- Brief -
Please retype the data below line for line and leave out every picture.

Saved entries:
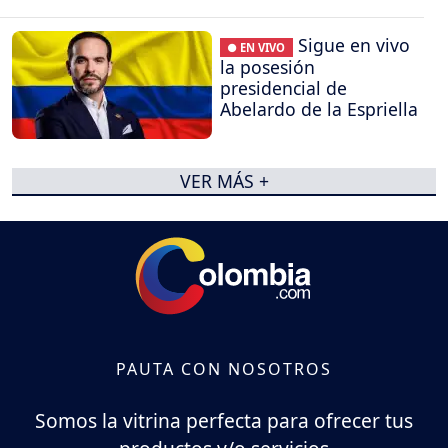
Sigue en vivo
● EN VIVO
la posesión
presidencial de
Abelardo de la Espriella
VER MÁS +
PAUTA CON NOSOTROS
Somos la vitrina perfecta para ofrecer tus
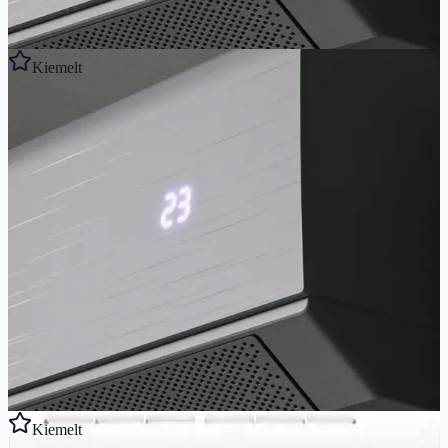
315 900 Ft
Részletek megtekintése
Kiemelt
Gyors előnézet
AUX
AUX AURA 3,5 kW A+++
Csúcskategóriás A+++ klíma, SoftBreeze huzatmentes technológia,
-32°C-ig fűt. Ultra csendes.
3.5
kW
4.2
kW
A+++/A++
Ajánlott helyiség:
29
-
45
m²
329 900 Ft
Részletek megtekintése
Kiemelt
Gyors előnézet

- Task response -
Sigue en vivo
● EN VIVO
la posesión
presidencial de
Abelardo de la Espriella
VER MÁS +
PAUTA CON NOSOTROS
Somos la vitrina perfecta para ofrecer tus
315 900 Ft
Részletek megtekintése
Kiemelt
Gyors előnézet
AUX
AUX AURA 3,5 kW A+++
Csúcskategóriás A+++ klíma, SoftBreeze huzatmentes technológia,
-32°C-ig fűt. Ultra csendes.
3.5
kW
4.2
kW
A+++/A++
Ajánlott helyiség:
29
-
45
m²
329 900 Ft
Részletek megtekintése
Kiemelt
Gyors előnézet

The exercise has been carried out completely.